Gripping yet light-hearted, this memoir tells the story of Cynthia Kaplan Shamash’s journey from childhood in Iraq to adulthood as a practicing dentist in New York.
Shamash infuses her tale with emotion but never loses the facts of her experience in the whirlwind of her flight to Turkey, reunion with family in Israel, isolation in the Netherlands, education in England, and finally the possibility of a new beginning in New York. The anecdotes from Shamash’s Iraqi childhood are unique and touching, but the good cannot outweigh the discrimination and hostility toward Jews that eventually touch her family through her father’s forced resignation from his job with a major accounting firm and the family’s struggle to leave Iraq that at one point lands them all in jail. Finally free, outside Iraq, such nostalgia is insufficient to sustain them as a family, and — as the title suggests — they become strangers in a new land. Shamash struggles with isolation and confusion in school; her parents contend with caseworkers who help yet judge their differences and language barriers that block possibilities for advancement in a culturally liberated Western society.
Shamash’s writing beautifully communicates the confusion, imagination, and resilience that she experienced as a child from the trauma, displacement, and possibility of immigration, all caused by anti-Semitism. She weaves her story so well that the reader truly feels what the author has lived. It is only at the end of her tale that one must reckon with the impacts of poverty and instability on Shamash and her family and acknowledge the courage they all have shown in building new lives in unfamiliar places. The story moves quickly, so that there is much for a reader to absorb — perhaps too much — but then Shamash holds the events and the emotion so expertly in sync that the power of the story is enhanced rather than lessened by the fast pace.

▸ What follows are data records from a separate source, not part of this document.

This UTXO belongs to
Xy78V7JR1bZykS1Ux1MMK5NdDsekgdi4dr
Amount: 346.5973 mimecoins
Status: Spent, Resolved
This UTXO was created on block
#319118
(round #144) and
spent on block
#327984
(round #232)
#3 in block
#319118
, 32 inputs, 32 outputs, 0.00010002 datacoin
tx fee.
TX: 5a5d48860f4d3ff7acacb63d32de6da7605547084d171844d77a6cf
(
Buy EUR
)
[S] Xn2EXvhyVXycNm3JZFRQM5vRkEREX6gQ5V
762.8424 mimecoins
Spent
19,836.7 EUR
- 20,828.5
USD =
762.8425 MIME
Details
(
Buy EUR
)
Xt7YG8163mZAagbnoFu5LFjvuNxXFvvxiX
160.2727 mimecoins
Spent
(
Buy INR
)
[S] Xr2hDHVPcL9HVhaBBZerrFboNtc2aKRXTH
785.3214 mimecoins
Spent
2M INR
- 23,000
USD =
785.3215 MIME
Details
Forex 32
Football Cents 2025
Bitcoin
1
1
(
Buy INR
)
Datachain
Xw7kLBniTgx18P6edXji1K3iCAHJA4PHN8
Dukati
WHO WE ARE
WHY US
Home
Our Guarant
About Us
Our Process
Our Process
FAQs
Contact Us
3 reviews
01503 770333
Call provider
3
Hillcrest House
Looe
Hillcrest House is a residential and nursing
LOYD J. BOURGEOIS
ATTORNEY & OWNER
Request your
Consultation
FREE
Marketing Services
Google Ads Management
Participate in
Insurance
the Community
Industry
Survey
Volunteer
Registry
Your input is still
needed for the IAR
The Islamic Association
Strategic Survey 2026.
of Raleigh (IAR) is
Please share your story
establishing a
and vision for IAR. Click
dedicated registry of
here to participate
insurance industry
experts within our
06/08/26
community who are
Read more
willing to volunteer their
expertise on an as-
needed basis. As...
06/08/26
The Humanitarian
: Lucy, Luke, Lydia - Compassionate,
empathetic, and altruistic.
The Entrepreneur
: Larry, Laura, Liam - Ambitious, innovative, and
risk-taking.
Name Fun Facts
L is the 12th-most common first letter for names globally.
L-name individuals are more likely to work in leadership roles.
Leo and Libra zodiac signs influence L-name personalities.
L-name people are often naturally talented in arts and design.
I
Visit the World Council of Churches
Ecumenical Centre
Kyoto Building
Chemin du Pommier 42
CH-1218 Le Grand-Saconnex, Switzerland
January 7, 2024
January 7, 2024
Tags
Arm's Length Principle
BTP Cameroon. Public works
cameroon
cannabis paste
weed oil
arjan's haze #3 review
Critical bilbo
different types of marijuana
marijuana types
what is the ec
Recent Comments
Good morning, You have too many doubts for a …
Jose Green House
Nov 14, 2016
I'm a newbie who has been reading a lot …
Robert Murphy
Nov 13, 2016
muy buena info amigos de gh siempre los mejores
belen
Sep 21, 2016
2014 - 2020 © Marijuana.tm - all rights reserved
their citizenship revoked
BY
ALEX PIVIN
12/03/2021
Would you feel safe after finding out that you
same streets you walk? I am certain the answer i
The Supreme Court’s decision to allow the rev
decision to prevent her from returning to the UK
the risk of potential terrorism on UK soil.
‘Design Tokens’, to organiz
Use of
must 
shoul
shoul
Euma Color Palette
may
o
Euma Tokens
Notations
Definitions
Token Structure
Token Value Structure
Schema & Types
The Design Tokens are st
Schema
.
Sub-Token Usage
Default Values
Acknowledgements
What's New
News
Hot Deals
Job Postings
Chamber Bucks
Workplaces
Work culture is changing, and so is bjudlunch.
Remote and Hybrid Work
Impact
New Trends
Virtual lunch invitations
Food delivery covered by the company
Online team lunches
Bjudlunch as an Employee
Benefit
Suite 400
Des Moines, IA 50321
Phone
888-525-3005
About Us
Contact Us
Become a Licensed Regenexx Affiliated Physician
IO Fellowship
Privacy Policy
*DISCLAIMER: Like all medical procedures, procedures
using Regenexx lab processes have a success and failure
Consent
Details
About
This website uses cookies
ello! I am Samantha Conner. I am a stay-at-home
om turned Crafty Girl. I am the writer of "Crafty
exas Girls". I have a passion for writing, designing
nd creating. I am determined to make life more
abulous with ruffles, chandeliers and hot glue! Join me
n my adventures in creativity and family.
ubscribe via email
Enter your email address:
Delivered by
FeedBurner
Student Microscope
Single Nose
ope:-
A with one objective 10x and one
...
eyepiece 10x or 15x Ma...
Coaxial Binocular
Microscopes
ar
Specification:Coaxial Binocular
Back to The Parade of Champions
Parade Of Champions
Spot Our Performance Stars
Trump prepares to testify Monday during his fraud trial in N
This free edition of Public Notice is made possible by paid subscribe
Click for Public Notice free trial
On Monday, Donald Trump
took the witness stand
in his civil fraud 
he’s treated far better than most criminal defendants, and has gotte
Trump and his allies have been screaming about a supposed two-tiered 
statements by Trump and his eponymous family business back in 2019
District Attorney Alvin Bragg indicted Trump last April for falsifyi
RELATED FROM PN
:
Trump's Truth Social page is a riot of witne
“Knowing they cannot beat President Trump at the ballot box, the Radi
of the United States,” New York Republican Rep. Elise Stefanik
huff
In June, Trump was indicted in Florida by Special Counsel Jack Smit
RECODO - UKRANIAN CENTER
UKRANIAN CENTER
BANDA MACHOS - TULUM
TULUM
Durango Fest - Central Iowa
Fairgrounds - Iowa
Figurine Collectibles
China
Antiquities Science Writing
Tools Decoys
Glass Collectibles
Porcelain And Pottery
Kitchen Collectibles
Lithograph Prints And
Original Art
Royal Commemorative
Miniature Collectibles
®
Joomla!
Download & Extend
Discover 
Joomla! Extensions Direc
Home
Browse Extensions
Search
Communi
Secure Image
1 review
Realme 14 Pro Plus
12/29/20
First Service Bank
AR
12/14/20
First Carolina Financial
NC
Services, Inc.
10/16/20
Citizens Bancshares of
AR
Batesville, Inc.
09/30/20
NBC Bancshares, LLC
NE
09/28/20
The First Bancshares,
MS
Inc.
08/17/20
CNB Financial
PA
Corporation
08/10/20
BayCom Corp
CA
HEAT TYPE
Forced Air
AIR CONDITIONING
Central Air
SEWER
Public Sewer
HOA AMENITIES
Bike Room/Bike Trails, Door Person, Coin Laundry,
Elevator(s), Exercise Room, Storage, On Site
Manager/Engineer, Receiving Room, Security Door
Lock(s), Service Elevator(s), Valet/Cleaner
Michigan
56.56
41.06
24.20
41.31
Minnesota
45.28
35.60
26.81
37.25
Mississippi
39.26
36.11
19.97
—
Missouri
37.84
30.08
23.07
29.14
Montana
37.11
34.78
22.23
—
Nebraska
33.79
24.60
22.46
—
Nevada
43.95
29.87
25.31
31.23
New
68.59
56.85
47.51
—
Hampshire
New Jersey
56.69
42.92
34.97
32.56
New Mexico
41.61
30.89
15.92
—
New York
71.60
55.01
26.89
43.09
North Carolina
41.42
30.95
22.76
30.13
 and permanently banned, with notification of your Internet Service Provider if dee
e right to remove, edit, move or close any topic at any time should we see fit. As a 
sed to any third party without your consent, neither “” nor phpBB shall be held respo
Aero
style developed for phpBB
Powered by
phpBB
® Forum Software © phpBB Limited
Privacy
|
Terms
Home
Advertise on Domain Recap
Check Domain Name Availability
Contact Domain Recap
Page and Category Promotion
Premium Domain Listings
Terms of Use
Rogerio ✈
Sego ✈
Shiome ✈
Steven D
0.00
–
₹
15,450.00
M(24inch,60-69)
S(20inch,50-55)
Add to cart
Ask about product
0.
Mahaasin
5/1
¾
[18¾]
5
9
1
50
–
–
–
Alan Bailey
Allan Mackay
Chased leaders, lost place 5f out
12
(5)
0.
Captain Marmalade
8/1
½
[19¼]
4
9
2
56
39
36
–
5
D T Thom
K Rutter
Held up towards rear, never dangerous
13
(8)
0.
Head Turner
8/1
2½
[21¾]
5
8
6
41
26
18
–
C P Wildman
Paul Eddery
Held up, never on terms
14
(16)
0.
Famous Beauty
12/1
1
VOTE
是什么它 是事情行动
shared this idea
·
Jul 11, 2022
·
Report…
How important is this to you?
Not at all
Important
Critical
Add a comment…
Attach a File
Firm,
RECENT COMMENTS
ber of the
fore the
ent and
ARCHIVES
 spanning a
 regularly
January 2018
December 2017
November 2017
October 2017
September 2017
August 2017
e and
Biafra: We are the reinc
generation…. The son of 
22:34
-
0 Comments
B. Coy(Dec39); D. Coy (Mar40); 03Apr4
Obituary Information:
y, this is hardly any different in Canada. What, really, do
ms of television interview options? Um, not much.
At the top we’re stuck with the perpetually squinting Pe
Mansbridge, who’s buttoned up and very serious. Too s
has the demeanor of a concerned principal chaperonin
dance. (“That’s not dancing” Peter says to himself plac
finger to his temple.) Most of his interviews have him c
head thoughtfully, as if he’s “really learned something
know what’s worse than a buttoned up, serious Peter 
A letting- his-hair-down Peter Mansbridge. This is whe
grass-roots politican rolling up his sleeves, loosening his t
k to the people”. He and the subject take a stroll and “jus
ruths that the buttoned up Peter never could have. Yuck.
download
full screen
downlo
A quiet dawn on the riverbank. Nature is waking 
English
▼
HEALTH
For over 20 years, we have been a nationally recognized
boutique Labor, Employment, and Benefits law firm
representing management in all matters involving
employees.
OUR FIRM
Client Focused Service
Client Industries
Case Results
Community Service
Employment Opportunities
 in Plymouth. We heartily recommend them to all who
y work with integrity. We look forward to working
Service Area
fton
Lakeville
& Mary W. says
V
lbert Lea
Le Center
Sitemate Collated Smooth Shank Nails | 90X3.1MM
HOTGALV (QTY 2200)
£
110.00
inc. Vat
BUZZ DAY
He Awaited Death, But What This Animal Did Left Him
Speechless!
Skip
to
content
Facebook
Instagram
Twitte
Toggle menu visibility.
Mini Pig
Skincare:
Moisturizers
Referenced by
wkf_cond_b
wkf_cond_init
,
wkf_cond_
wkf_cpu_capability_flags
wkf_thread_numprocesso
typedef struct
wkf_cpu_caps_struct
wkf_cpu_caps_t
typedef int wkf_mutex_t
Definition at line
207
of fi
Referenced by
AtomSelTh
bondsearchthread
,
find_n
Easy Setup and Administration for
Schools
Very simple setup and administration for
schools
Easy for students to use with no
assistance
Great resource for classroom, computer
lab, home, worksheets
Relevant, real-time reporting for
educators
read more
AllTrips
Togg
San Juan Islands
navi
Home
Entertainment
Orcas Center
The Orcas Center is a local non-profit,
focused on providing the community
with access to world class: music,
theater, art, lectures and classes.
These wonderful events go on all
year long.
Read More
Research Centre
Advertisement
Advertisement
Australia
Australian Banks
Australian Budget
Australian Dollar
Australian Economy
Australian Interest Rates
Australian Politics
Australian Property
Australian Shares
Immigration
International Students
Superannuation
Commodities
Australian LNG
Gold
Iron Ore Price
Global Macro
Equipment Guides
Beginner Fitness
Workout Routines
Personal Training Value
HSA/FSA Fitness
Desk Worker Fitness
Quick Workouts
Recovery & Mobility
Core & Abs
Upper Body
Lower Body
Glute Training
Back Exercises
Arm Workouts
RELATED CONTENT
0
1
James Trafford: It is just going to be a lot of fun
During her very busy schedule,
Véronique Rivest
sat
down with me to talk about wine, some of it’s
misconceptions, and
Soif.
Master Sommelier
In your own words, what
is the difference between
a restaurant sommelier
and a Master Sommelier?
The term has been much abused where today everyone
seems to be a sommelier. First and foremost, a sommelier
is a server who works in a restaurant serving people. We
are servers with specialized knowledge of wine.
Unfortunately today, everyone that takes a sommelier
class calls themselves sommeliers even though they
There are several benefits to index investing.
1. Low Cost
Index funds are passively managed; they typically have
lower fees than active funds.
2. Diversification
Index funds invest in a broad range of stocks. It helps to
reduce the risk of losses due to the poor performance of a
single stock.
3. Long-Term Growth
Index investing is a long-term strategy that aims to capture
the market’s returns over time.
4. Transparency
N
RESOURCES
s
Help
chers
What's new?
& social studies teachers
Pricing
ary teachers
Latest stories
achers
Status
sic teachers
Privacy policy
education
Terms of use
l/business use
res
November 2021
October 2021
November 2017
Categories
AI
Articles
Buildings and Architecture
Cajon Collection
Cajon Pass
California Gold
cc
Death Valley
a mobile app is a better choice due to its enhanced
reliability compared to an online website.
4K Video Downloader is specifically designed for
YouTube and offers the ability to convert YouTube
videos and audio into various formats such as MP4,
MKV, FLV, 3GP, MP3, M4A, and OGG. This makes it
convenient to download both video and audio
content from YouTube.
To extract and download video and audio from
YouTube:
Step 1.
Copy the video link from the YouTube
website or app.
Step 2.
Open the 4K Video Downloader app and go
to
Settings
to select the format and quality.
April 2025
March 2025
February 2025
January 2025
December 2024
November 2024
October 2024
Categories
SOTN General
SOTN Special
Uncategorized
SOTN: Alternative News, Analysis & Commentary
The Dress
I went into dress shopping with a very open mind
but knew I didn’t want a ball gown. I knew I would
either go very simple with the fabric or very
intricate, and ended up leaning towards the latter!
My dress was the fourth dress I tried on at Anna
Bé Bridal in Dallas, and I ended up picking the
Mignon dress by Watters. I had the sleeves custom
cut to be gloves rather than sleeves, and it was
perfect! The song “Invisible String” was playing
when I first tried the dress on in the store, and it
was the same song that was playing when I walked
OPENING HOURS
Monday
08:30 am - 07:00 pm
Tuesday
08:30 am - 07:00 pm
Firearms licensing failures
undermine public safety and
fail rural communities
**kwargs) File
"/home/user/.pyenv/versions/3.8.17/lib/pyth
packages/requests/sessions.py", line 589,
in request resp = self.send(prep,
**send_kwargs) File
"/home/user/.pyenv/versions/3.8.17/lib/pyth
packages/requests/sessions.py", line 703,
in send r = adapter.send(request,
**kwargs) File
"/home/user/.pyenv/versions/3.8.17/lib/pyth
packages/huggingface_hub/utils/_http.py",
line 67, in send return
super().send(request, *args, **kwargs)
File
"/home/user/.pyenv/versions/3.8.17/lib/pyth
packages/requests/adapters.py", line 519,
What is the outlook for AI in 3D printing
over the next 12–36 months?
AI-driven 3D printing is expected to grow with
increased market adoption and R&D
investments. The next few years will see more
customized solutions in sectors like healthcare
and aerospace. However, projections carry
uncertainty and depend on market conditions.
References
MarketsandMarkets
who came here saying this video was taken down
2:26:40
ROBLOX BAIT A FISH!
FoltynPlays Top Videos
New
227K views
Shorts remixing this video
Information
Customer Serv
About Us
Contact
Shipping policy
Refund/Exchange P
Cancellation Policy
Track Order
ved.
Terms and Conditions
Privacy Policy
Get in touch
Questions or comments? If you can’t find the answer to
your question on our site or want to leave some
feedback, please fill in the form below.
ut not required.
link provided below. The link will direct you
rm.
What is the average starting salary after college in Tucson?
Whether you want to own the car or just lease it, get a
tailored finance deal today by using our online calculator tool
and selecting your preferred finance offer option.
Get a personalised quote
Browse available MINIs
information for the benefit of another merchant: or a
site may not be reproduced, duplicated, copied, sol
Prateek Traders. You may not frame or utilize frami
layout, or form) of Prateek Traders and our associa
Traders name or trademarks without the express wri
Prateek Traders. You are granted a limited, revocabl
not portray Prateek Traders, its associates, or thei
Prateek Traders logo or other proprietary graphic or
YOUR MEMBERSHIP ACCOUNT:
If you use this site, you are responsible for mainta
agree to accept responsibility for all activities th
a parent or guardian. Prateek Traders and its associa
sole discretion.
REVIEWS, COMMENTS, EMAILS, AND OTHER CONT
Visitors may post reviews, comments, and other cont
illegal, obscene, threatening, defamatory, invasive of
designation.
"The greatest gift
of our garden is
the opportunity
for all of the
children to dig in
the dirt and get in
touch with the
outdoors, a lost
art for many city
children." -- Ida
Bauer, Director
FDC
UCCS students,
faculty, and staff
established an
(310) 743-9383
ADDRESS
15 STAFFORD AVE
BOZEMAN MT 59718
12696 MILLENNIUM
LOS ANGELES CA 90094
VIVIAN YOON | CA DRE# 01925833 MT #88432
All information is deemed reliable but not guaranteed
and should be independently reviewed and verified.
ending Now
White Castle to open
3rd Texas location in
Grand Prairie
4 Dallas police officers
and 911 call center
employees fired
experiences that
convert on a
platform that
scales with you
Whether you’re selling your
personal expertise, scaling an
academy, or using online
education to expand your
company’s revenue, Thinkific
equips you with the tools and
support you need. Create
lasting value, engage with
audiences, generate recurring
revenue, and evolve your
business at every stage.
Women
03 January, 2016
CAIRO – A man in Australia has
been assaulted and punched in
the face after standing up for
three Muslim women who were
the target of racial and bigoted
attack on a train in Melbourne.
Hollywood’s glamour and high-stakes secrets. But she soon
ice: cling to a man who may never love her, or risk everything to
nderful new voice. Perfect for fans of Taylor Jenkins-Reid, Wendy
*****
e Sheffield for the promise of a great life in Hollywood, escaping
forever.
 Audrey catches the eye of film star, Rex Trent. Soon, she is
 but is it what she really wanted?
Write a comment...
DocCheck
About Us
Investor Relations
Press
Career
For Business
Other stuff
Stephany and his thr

For its writing, its coherence, and its energy, this memoir is worth reading. Shamash achieves the right balance in tone, so serious topics and optimism coexist. There are moments of gravity but also entertainment in this universal tale of immigration and redemption. Readers will enjoy this exceedingly well-written story, and might also begin to empathize with immigrants among us, who have, like Shamash and her family, become strangers in their new homes.